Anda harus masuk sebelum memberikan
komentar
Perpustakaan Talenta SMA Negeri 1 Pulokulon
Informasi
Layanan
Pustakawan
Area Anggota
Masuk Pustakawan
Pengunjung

########################################

• Exercise objective: Return the material in full. Each line must match.

• Exercise response:
Anda harus masuk sebelum memberikan
komentar
Perpustakaan Talenta SMA Negeri 1 Pulokulon
Informasi
Layanan
Pustakawan
Area Anggota
Masuk Pustakawan
Pengunjung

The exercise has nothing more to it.